On Sinab Two, which was the capital of a civilization which considered women inferior animals, the women had not been encouraged to be intelligent. For a long time they were merely bewildered. They were afraid to try to do anything to assist their men.
Those with small boy-children doubtless were the first to dare to use their brains. It was unquestionably the mother of a small boy gone terribly motionless who desperately set out in search of help.
She reasoned fearfully that, since her own city was full of agonized statues which were men, perhaps in another city there might be aid. She tremblingly took a land-car and desperately essayed to convey her son to where something might be done for him.
And she found that
, in the open space beyond the city, he recovered from his immobility to a mere howling discomfort. As the city was left farther behind he became increasingly less unhappy and at last was perfectly normal.

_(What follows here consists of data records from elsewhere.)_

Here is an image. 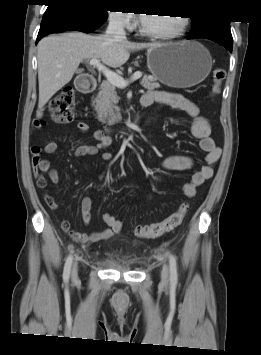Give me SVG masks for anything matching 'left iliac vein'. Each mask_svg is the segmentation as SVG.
<instances>
[{"mask_svg": "<svg viewBox=\"0 0 261 355\" xmlns=\"http://www.w3.org/2000/svg\"><path fill=\"white\" fill-rule=\"evenodd\" d=\"M161 282L163 285H168L169 283V268L167 264H164L161 271Z\"/></svg>", "mask_w": 261, "mask_h": 355, "instance_id": "left-iliac-vein-1", "label": "left iliac vein"}]
</instances>
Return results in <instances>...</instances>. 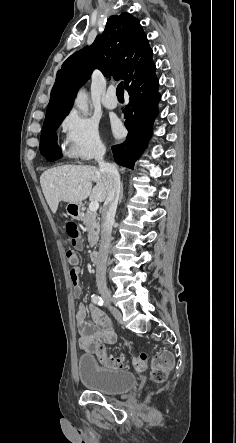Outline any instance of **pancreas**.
I'll return each mask as SVG.
<instances>
[{"mask_svg": "<svg viewBox=\"0 0 236 443\" xmlns=\"http://www.w3.org/2000/svg\"><path fill=\"white\" fill-rule=\"evenodd\" d=\"M88 232V242L91 248L95 247L99 241L100 220L95 212L87 211L81 218Z\"/></svg>", "mask_w": 236, "mask_h": 443, "instance_id": "1", "label": "pancreas"}]
</instances>
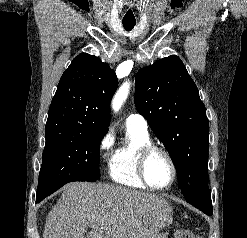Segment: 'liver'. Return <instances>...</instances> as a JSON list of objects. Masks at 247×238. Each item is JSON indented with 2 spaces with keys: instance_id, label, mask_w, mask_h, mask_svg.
I'll return each instance as SVG.
<instances>
[{
  "instance_id": "obj_1",
  "label": "liver",
  "mask_w": 247,
  "mask_h": 238,
  "mask_svg": "<svg viewBox=\"0 0 247 238\" xmlns=\"http://www.w3.org/2000/svg\"><path fill=\"white\" fill-rule=\"evenodd\" d=\"M163 198L107 183L72 182L46 218L43 238H156L172 222ZM91 228L85 236L84 229Z\"/></svg>"
}]
</instances>
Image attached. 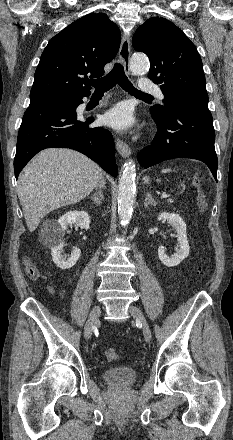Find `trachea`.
I'll list each match as a JSON object with an SVG mask.
<instances>
[{
  "mask_svg": "<svg viewBox=\"0 0 233 440\" xmlns=\"http://www.w3.org/2000/svg\"><path fill=\"white\" fill-rule=\"evenodd\" d=\"M89 84L95 88V91L98 92H105L111 88H113L116 84H119V86L127 91L128 93L140 96V97H153L149 94H146L144 92H141L140 90H137L134 88L132 83L128 80L127 76L124 72L123 65L116 63L106 76L97 79L89 81Z\"/></svg>",
  "mask_w": 233,
  "mask_h": 440,
  "instance_id": "3493384b",
  "label": "trachea"
}]
</instances>
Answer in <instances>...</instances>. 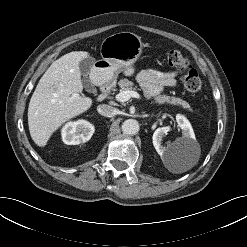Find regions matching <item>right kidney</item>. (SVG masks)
Instances as JSON below:
<instances>
[{
    "label": "right kidney",
    "instance_id": "obj_1",
    "mask_svg": "<svg viewBox=\"0 0 247 247\" xmlns=\"http://www.w3.org/2000/svg\"><path fill=\"white\" fill-rule=\"evenodd\" d=\"M94 126L86 120L68 122L61 131L62 140L67 145L84 143L92 137Z\"/></svg>",
    "mask_w": 247,
    "mask_h": 247
}]
</instances>
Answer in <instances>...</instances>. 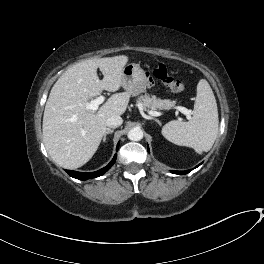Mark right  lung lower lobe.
Segmentation results:
<instances>
[{"label":"right lung lower lobe","instance_id":"1","mask_svg":"<svg viewBox=\"0 0 264 264\" xmlns=\"http://www.w3.org/2000/svg\"><path fill=\"white\" fill-rule=\"evenodd\" d=\"M119 148V143L117 145V150ZM117 154L114 155L112 161L104 168L95 171V172H91V173H84V172H77V171H71V170H67L66 172L73 178L79 179V180H86V179H90V178H96L99 177L101 175H103L107 170L110 169V167L115 163Z\"/></svg>","mask_w":264,"mask_h":264}]
</instances>
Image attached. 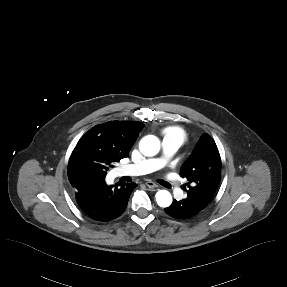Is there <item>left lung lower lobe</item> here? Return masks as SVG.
<instances>
[{
	"instance_id": "left-lung-lower-lobe-1",
	"label": "left lung lower lobe",
	"mask_w": 287,
	"mask_h": 287,
	"mask_svg": "<svg viewBox=\"0 0 287 287\" xmlns=\"http://www.w3.org/2000/svg\"><path fill=\"white\" fill-rule=\"evenodd\" d=\"M203 209L204 208H201L199 205L191 203L186 198L181 201L174 200L173 203L164 210L168 215L174 218L187 219L197 215Z\"/></svg>"
}]
</instances>
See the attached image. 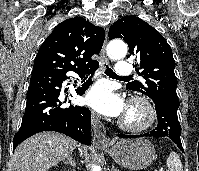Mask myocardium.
<instances>
[{
	"label": "myocardium",
	"mask_w": 199,
	"mask_h": 171,
	"mask_svg": "<svg viewBox=\"0 0 199 171\" xmlns=\"http://www.w3.org/2000/svg\"><path fill=\"white\" fill-rule=\"evenodd\" d=\"M132 111L137 114L135 118L130 117ZM155 119L156 110L153 103L148 98L137 95L129 99L120 127L128 132H142L151 127Z\"/></svg>",
	"instance_id": "f54148a6"
}]
</instances>
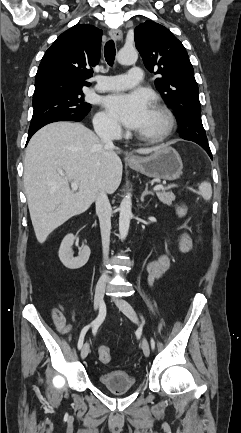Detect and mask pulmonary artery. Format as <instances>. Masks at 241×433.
Listing matches in <instances>:
<instances>
[{
  "label": "pulmonary artery",
  "instance_id": "e3ab8cb5",
  "mask_svg": "<svg viewBox=\"0 0 241 433\" xmlns=\"http://www.w3.org/2000/svg\"><path fill=\"white\" fill-rule=\"evenodd\" d=\"M142 80L141 67L132 66L127 74L101 76L95 88L99 91L126 90L140 84Z\"/></svg>",
  "mask_w": 241,
  "mask_h": 433
}]
</instances>
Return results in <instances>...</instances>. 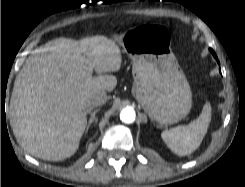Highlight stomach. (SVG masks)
<instances>
[{"instance_id": "1", "label": "stomach", "mask_w": 245, "mask_h": 187, "mask_svg": "<svg viewBox=\"0 0 245 187\" xmlns=\"http://www.w3.org/2000/svg\"><path fill=\"white\" fill-rule=\"evenodd\" d=\"M133 61L132 94L159 124L176 123L192 105L189 83L171 50V34L160 24L134 27L118 38Z\"/></svg>"}]
</instances>
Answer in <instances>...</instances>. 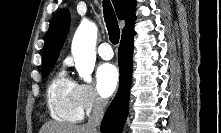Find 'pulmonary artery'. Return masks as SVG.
Masks as SVG:
<instances>
[{
	"instance_id": "obj_1",
	"label": "pulmonary artery",
	"mask_w": 221,
	"mask_h": 133,
	"mask_svg": "<svg viewBox=\"0 0 221 133\" xmlns=\"http://www.w3.org/2000/svg\"><path fill=\"white\" fill-rule=\"evenodd\" d=\"M97 52H98V55L104 60H110L113 58V55H114L111 45L107 42L100 44Z\"/></svg>"
}]
</instances>
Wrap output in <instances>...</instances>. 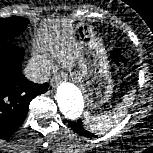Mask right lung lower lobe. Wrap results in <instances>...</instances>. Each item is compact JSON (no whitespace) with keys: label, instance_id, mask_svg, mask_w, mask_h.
<instances>
[{"label":"right lung lower lobe","instance_id":"98d812e1","mask_svg":"<svg viewBox=\"0 0 153 153\" xmlns=\"http://www.w3.org/2000/svg\"><path fill=\"white\" fill-rule=\"evenodd\" d=\"M24 51L9 41H0V139L14 132L25 120L29 104L48 90L22 74Z\"/></svg>","mask_w":153,"mask_h":153}]
</instances>
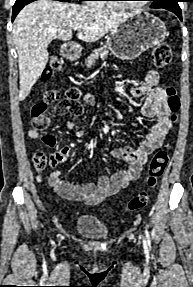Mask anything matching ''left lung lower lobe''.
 <instances>
[{
	"mask_svg": "<svg viewBox=\"0 0 193 287\" xmlns=\"http://www.w3.org/2000/svg\"><path fill=\"white\" fill-rule=\"evenodd\" d=\"M161 8L175 13L178 16V18L182 21V13H181V9H180L179 5H170V6H165V7H161Z\"/></svg>",
	"mask_w": 193,
	"mask_h": 287,
	"instance_id": "left-lung-lower-lobe-1",
	"label": "left lung lower lobe"
}]
</instances>
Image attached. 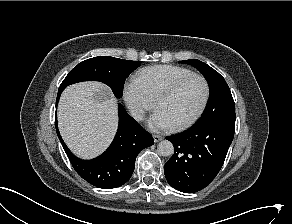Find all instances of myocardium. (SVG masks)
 I'll use <instances>...</instances> for the list:
<instances>
[{
  "label": "myocardium",
  "instance_id": "myocardium-1",
  "mask_svg": "<svg viewBox=\"0 0 292 224\" xmlns=\"http://www.w3.org/2000/svg\"><path fill=\"white\" fill-rule=\"evenodd\" d=\"M193 79H198L200 80L203 85H204V98L203 101L199 107V109L197 110V112L187 121L172 126V129L174 131H182L185 130L187 128H189L190 126H192L205 112L209 100H210V95H211V89H210V85L208 80L200 75V74H191L188 76H185L177 81H175L174 83H172L170 86H168L167 88H165L163 91H161L159 93V95L157 96V98L155 99V107L158 108V105L165 99H168L170 97H172L174 94H176L185 84H187L189 81L193 80Z\"/></svg>",
  "mask_w": 292,
  "mask_h": 224
}]
</instances>
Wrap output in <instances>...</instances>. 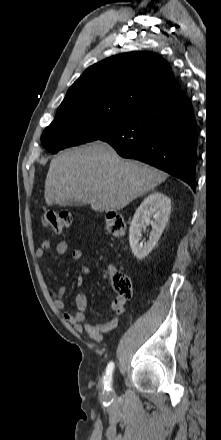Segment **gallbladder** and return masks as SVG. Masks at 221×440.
<instances>
[{
	"mask_svg": "<svg viewBox=\"0 0 221 440\" xmlns=\"http://www.w3.org/2000/svg\"><path fill=\"white\" fill-rule=\"evenodd\" d=\"M87 202L80 201V200H74V199H66L62 200L58 203L59 206H83L86 205Z\"/></svg>",
	"mask_w": 221,
	"mask_h": 440,
	"instance_id": "bac80fb5",
	"label": "gallbladder"
}]
</instances>
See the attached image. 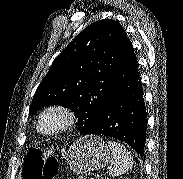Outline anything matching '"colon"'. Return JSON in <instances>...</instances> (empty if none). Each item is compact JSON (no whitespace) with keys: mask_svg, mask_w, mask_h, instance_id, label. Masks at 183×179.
I'll use <instances>...</instances> for the list:
<instances>
[{"mask_svg":"<svg viewBox=\"0 0 183 179\" xmlns=\"http://www.w3.org/2000/svg\"><path fill=\"white\" fill-rule=\"evenodd\" d=\"M57 171V160L49 151L31 149L24 160L23 179H52Z\"/></svg>","mask_w":183,"mask_h":179,"instance_id":"1","label":"colon"}]
</instances>
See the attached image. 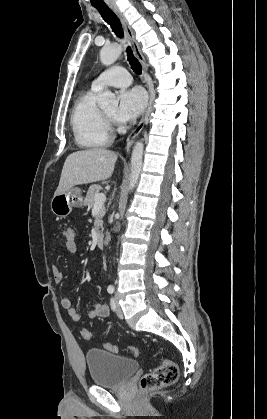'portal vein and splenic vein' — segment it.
Returning <instances> with one entry per match:
<instances>
[{"label": "portal vein and splenic vein", "instance_id": "1", "mask_svg": "<svg viewBox=\"0 0 267 419\" xmlns=\"http://www.w3.org/2000/svg\"><path fill=\"white\" fill-rule=\"evenodd\" d=\"M106 201V196L103 193H99L95 195V206L103 205Z\"/></svg>", "mask_w": 267, "mask_h": 419}]
</instances>
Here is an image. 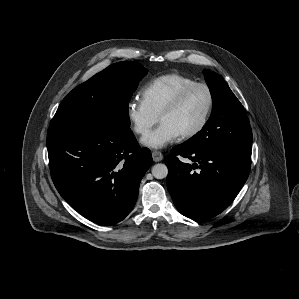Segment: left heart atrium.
Listing matches in <instances>:
<instances>
[{"label": "left heart atrium", "mask_w": 299, "mask_h": 299, "mask_svg": "<svg viewBox=\"0 0 299 299\" xmlns=\"http://www.w3.org/2000/svg\"><path fill=\"white\" fill-rule=\"evenodd\" d=\"M179 136L180 133L174 127L161 122L157 128L142 139V144L150 148L161 149L174 142Z\"/></svg>", "instance_id": "1"}]
</instances>
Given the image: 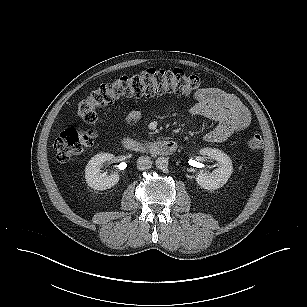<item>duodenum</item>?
Instances as JSON below:
<instances>
[{
	"label": "duodenum",
	"mask_w": 307,
	"mask_h": 307,
	"mask_svg": "<svg viewBox=\"0 0 307 307\" xmlns=\"http://www.w3.org/2000/svg\"><path fill=\"white\" fill-rule=\"evenodd\" d=\"M123 146L133 153L155 156H170L177 150V143L170 139H160L152 143H145L131 137H125Z\"/></svg>",
	"instance_id": "obj_1"
}]
</instances>
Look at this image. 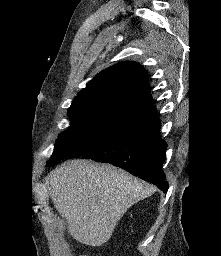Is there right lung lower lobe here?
<instances>
[{"instance_id": "98d812e1", "label": "right lung lower lobe", "mask_w": 221, "mask_h": 256, "mask_svg": "<svg viewBox=\"0 0 221 256\" xmlns=\"http://www.w3.org/2000/svg\"><path fill=\"white\" fill-rule=\"evenodd\" d=\"M159 132L160 120L155 117L106 140L82 157L120 167L166 193L168 183L162 165L167 145Z\"/></svg>"}]
</instances>
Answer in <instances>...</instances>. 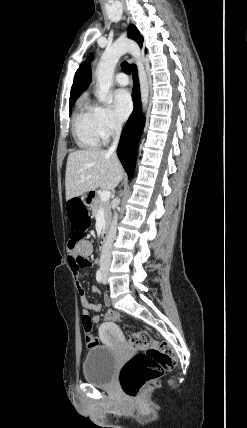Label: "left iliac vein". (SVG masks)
<instances>
[{
    "label": "left iliac vein",
    "mask_w": 247,
    "mask_h": 428,
    "mask_svg": "<svg viewBox=\"0 0 247 428\" xmlns=\"http://www.w3.org/2000/svg\"><path fill=\"white\" fill-rule=\"evenodd\" d=\"M103 283H106V275L103 277Z\"/></svg>",
    "instance_id": "obj_1"
}]
</instances>
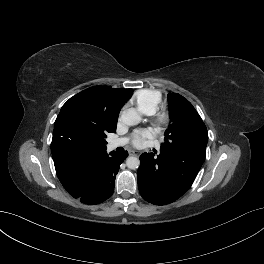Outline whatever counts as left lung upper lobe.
Masks as SVG:
<instances>
[{
    "mask_svg": "<svg viewBox=\"0 0 264 264\" xmlns=\"http://www.w3.org/2000/svg\"><path fill=\"white\" fill-rule=\"evenodd\" d=\"M168 102L172 124L165 132L161 150H190L194 145H207V128L192 104L177 93H169Z\"/></svg>",
    "mask_w": 264,
    "mask_h": 264,
    "instance_id": "obj_1",
    "label": "left lung upper lobe"
}]
</instances>
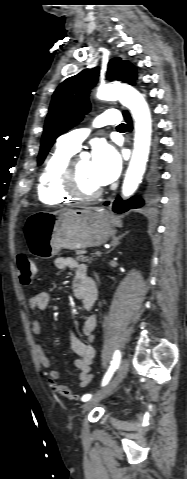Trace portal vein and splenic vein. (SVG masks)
<instances>
[{"instance_id":"portal-vein-and-splenic-vein-1","label":"portal vein and splenic vein","mask_w":187,"mask_h":479,"mask_svg":"<svg viewBox=\"0 0 187 479\" xmlns=\"http://www.w3.org/2000/svg\"><path fill=\"white\" fill-rule=\"evenodd\" d=\"M101 254H102V253H101L100 251H96V252H95V255H96V256H101Z\"/></svg>"}]
</instances>
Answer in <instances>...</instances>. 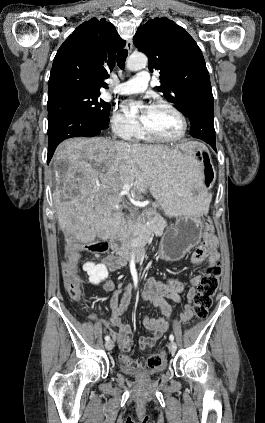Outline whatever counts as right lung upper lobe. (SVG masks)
I'll use <instances>...</instances> for the list:
<instances>
[{
	"label": "right lung upper lobe",
	"instance_id": "cb5924a9",
	"mask_svg": "<svg viewBox=\"0 0 265 423\" xmlns=\"http://www.w3.org/2000/svg\"><path fill=\"white\" fill-rule=\"evenodd\" d=\"M114 25L92 18L79 25L57 51L49 78L48 97L81 90L100 93L125 46Z\"/></svg>",
	"mask_w": 265,
	"mask_h": 423
}]
</instances>
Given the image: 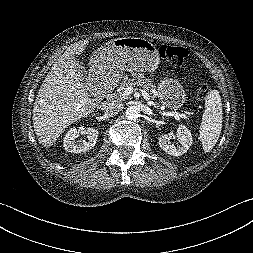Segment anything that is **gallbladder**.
Wrapping results in <instances>:
<instances>
[{
	"label": "gallbladder",
	"mask_w": 253,
	"mask_h": 253,
	"mask_svg": "<svg viewBox=\"0 0 253 253\" xmlns=\"http://www.w3.org/2000/svg\"><path fill=\"white\" fill-rule=\"evenodd\" d=\"M82 83L86 86L87 85V77H86V72L82 70Z\"/></svg>",
	"instance_id": "gallbladder-1"
}]
</instances>
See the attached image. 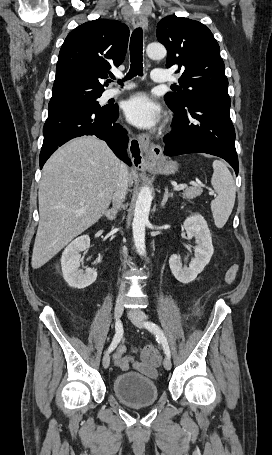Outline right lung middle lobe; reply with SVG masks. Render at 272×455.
Here are the masks:
<instances>
[{
	"label": "right lung middle lobe",
	"mask_w": 272,
	"mask_h": 455,
	"mask_svg": "<svg viewBox=\"0 0 272 455\" xmlns=\"http://www.w3.org/2000/svg\"><path fill=\"white\" fill-rule=\"evenodd\" d=\"M101 96L99 95H92V96H83V97H76L70 98L62 101L56 102H49L48 108L49 112L48 115L54 114L63 110L69 109H81V110H89V109H97V110H107L110 107L103 106L101 107L97 101V99Z\"/></svg>",
	"instance_id": "1"
}]
</instances>
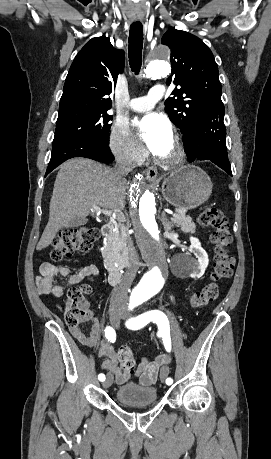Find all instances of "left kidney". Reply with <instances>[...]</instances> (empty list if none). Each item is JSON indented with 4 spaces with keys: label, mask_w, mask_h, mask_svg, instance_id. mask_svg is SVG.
<instances>
[{
    "label": "left kidney",
    "mask_w": 271,
    "mask_h": 459,
    "mask_svg": "<svg viewBox=\"0 0 271 459\" xmlns=\"http://www.w3.org/2000/svg\"><path fill=\"white\" fill-rule=\"evenodd\" d=\"M191 245L189 247L190 251H193L195 257H190L189 265L187 269V273H189L190 277H194V279H198L203 275L208 263V255L201 247V243L197 237H190ZM190 255V253H189Z\"/></svg>",
    "instance_id": "5707ae66"
}]
</instances>
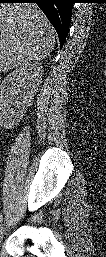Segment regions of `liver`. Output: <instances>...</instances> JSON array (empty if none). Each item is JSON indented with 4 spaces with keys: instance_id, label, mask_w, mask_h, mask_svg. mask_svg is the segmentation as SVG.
<instances>
[{
    "instance_id": "obj_1",
    "label": "liver",
    "mask_w": 106,
    "mask_h": 257,
    "mask_svg": "<svg viewBox=\"0 0 106 257\" xmlns=\"http://www.w3.org/2000/svg\"><path fill=\"white\" fill-rule=\"evenodd\" d=\"M55 45V31L34 3L0 5V71L44 59Z\"/></svg>"
}]
</instances>
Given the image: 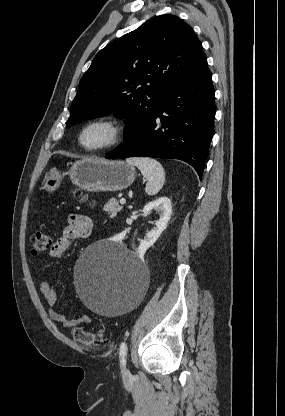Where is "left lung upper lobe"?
Masks as SVG:
<instances>
[{"instance_id": "5c2ea615", "label": "left lung upper lobe", "mask_w": 285, "mask_h": 416, "mask_svg": "<svg viewBox=\"0 0 285 416\" xmlns=\"http://www.w3.org/2000/svg\"><path fill=\"white\" fill-rule=\"evenodd\" d=\"M192 28L160 15L103 48L79 83L66 127L114 113L124 138L141 127L204 57Z\"/></svg>"}]
</instances>
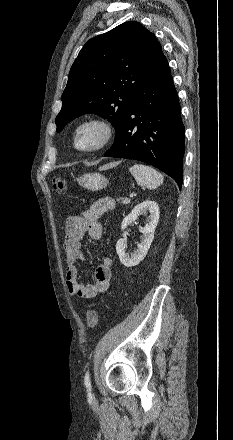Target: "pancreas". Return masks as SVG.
<instances>
[{
	"label": "pancreas",
	"mask_w": 233,
	"mask_h": 440,
	"mask_svg": "<svg viewBox=\"0 0 233 440\" xmlns=\"http://www.w3.org/2000/svg\"><path fill=\"white\" fill-rule=\"evenodd\" d=\"M117 201L120 203H122V204H129L130 203V199H128V198H119V199H117Z\"/></svg>",
	"instance_id": "1"
}]
</instances>
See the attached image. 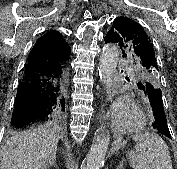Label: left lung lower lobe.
Wrapping results in <instances>:
<instances>
[{
  "instance_id": "obj_1",
  "label": "left lung lower lobe",
  "mask_w": 177,
  "mask_h": 169,
  "mask_svg": "<svg viewBox=\"0 0 177 169\" xmlns=\"http://www.w3.org/2000/svg\"><path fill=\"white\" fill-rule=\"evenodd\" d=\"M140 89L148 94L150 105L152 107L153 115L155 118L153 128L168 138H171V134L167 126V119L164 113L162 93L160 88H157L150 82L145 81L144 83H141Z\"/></svg>"
}]
</instances>
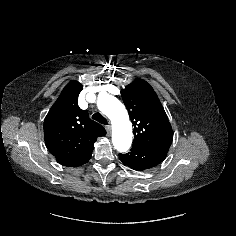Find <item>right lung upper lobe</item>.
Returning <instances> with one entry per match:
<instances>
[{
    "instance_id": "right-lung-upper-lobe-1",
    "label": "right lung upper lobe",
    "mask_w": 236,
    "mask_h": 236,
    "mask_svg": "<svg viewBox=\"0 0 236 236\" xmlns=\"http://www.w3.org/2000/svg\"><path fill=\"white\" fill-rule=\"evenodd\" d=\"M82 85L72 81L65 86L44 120V139L48 150L61 165L72 167L92 153L97 137L106 130L79 108Z\"/></svg>"
}]
</instances>
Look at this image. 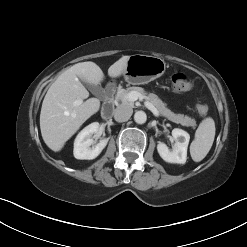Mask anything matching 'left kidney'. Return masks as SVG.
Masks as SVG:
<instances>
[{"mask_svg":"<svg viewBox=\"0 0 247 247\" xmlns=\"http://www.w3.org/2000/svg\"><path fill=\"white\" fill-rule=\"evenodd\" d=\"M172 136L175 140L173 150L170 151L165 143L159 142L157 151L160 157L168 163L185 164L190 136L186 131L178 128L172 130Z\"/></svg>","mask_w":247,"mask_h":247,"instance_id":"1","label":"left kidney"}]
</instances>
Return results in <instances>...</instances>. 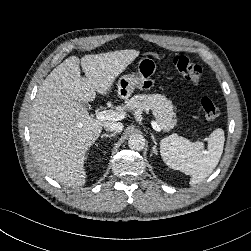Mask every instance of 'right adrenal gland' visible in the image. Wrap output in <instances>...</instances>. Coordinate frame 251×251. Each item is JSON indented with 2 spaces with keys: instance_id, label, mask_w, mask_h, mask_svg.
Instances as JSON below:
<instances>
[{
  "instance_id": "right-adrenal-gland-1",
  "label": "right adrenal gland",
  "mask_w": 251,
  "mask_h": 251,
  "mask_svg": "<svg viewBox=\"0 0 251 251\" xmlns=\"http://www.w3.org/2000/svg\"><path fill=\"white\" fill-rule=\"evenodd\" d=\"M116 136V133H113V134H102L101 138H112V137H115Z\"/></svg>"
}]
</instances>
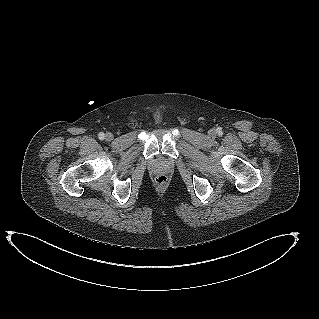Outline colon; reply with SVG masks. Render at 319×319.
Returning a JSON list of instances; mask_svg holds the SVG:
<instances>
[{
  "label": "colon",
  "instance_id": "obj_1",
  "mask_svg": "<svg viewBox=\"0 0 319 319\" xmlns=\"http://www.w3.org/2000/svg\"><path fill=\"white\" fill-rule=\"evenodd\" d=\"M167 180H168V178H167V176L164 175V174H160V175H158V176L155 177V182H156V184H158V185H160V186L165 185V184L167 183Z\"/></svg>",
  "mask_w": 319,
  "mask_h": 319
}]
</instances>
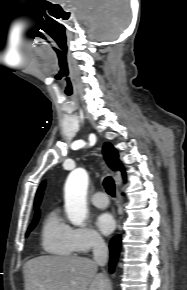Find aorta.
Instances as JSON below:
<instances>
[{"instance_id": "762f6f07", "label": "aorta", "mask_w": 187, "mask_h": 290, "mask_svg": "<svg viewBox=\"0 0 187 290\" xmlns=\"http://www.w3.org/2000/svg\"><path fill=\"white\" fill-rule=\"evenodd\" d=\"M88 174L84 169L72 171L65 183V210L70 222L75 226H84L87 216Z\"/></svg>"}]
</instances>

But it must have been hours before that discovery became fully known, so that mothers took their boy-children beyond the range of the small cases dropped from the skies. And then wives dutifully loaded their helpless husbands upon land-cars or into freight-conveyors and so got them out to where they could rage in unbridled fury.
The emperor and his court were probably last of all to be released from the effects of the Disciplinary Circuit broadcasts by mere distance. The Empire was reduced to chaos. For fifty miles about every bomb it was impossible for any man to move a muscle.
For seventy-five it was torment.
No man could go within a hundred miles of any of the small objects dropped from the Starshine and her sister-ships without experiencing active discomfort.
Obviously the cities housed the machinery of government and the matter-transmitters by which the Empire communicated with its subject worlds and the food-synthesizers and the shelters in which men were accustomed to live and the baths and lecture-halls and amusement-centers in which they diverted themselves.
Men were barred from such places absolutely. They could not govern nor read nor have food or drink or bathe or even sleep upon comfortable soft couches. For the very means of living they were dependent upon the favor of women—because women were free to go anywhere and do anything, while men had to stay in the open fields like cattle.
The foundation of the civilization of Greater Sinab was shattered because women abruptly ceased to be merely inferior animals. The defenses of that one planet were non-existent, and even the four ships just taken off went down recklessly to the seemingly unharmed cities—to land with monstrous crashes and every man in them helpless. The ships were out of action for as long as the broadcast should continue.